Wie lange können wir es uns noch erlauben, so naiv zu sein? Wie lange haben wir es uns schon erlauben können, über ein NPD-Verbot nachzudenken und den Gedanken dann zu verwerfen? „Ach nein, dann würden die Nazis alle in den Untergrund abtauchen.“ – Besser ist es doch, wenn man eine NPD hat, die den Rechten was zu wählen gibt, die vom Verfassungsschutz durchwandert ist, die man an der kurzen Leine halten kann (oder könnte).
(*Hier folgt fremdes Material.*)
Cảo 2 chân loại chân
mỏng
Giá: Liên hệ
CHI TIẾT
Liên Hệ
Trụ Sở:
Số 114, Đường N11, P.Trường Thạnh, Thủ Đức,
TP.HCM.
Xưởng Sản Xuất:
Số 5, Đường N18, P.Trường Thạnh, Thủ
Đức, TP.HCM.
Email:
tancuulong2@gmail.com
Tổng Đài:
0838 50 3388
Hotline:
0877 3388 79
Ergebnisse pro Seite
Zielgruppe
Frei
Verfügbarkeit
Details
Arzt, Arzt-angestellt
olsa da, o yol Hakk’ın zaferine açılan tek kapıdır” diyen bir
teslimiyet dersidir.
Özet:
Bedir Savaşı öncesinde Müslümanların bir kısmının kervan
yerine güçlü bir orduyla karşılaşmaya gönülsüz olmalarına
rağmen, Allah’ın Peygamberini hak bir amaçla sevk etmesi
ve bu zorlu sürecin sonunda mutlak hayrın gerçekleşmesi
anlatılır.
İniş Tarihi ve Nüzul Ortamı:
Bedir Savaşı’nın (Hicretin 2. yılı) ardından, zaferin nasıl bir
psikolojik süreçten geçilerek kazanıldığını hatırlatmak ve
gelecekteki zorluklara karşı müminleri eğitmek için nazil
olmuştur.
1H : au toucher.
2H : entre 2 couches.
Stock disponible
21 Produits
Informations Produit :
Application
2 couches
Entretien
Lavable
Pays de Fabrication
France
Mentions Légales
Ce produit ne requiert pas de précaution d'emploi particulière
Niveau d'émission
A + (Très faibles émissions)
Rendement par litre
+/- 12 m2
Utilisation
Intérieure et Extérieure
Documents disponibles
Dass es im Untergrund schon Gruppierungen gibt, die sogar Menschen aus politischer Überzeugung ermorden, das schien den naiven Bürokraten wohl undenkbar. Nicht nur Islamisten predigen in Hinterhöfen, auch Nazis tun das. Und die tun es sogar auf Schulhöfen, mit dubiosen, volksverhetzenden Schulhof-CDs, auf denen Schüler jene Lieder hören können, die auf Youtube schon verboten sind. Oder zumindest verboten sein sollten.
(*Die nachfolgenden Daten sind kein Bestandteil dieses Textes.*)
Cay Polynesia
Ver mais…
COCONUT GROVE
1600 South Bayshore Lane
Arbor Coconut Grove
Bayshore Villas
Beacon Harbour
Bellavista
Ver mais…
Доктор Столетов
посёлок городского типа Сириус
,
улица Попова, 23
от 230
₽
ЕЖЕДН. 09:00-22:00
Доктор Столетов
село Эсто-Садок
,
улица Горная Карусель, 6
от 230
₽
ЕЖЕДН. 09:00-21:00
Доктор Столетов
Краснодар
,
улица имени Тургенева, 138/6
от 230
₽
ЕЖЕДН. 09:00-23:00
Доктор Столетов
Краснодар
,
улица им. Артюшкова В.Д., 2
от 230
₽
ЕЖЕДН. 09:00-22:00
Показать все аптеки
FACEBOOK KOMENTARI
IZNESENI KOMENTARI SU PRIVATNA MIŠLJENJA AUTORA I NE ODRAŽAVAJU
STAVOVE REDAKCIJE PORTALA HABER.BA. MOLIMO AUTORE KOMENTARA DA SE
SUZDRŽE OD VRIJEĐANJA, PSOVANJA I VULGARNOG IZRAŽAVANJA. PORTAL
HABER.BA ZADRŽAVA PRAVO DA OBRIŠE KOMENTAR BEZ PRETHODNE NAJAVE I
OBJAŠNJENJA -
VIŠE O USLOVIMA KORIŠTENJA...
Unsere Gesellschaft ist dabei, einer Krise nach der anderen um Haaresbreite zu entkommen. Man muss überall einen spezifischen Weg einschlagen, um diese Krisen in den verschiedenen Bereichen dieser Gesellschaft zu meistern. Und in diesem speziellen Fall geht es um die Erhaltung unserer Demokratie – indem man demokratiefeindliche, volksverhetzende und terroristische Elemente ausmerzt. Deshalb sollten wir fordern:

NPD-Verbot sofort!

Sollen solche Menschen wie Beate Z., Uwe und Uwe doch in den Untergrund abtauchen! Solange sie kein Geld mehr vom Staat bekommen, das sie durch NPD-subventionierte Waffenlieferungen beziehen, ist das unser kleinstes Problem. Man darf Nazis keine Chance geben, in das innerste unserer Demokratie vorzudringen: in die Parlamente. Man darf ihnen keine Möglichkeit geben, sich zu etablieren!
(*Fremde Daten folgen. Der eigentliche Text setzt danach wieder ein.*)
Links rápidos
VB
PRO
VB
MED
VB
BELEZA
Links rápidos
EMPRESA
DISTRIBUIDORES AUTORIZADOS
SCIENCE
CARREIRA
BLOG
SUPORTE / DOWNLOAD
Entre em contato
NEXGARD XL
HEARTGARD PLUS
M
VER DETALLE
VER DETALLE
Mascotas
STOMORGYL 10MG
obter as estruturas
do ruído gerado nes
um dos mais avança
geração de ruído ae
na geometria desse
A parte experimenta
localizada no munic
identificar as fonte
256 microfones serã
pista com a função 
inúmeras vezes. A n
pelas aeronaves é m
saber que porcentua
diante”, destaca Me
Wir müssen endlich aufwachen aus unserem naiven Schönheitsschlaf. Das Randgebiet der politischen Welt in Deutschland besteht eben nicht nur aus nietengürtelbekleideten Linken, die ab und an den ein oder anderen Stein auf das „Kapitalistenschwein“, den Polizisten, werfen. Denn es gibt auch sie: Die ideologisch gefestigten, planvoll agierenden und mitunter mordenden Nazis.

Diese Realität tut weh. Doch wir müssen sie wahrnehmen und dementsprechend reagieren - vernünftig, gut überlegt, aber konsequent.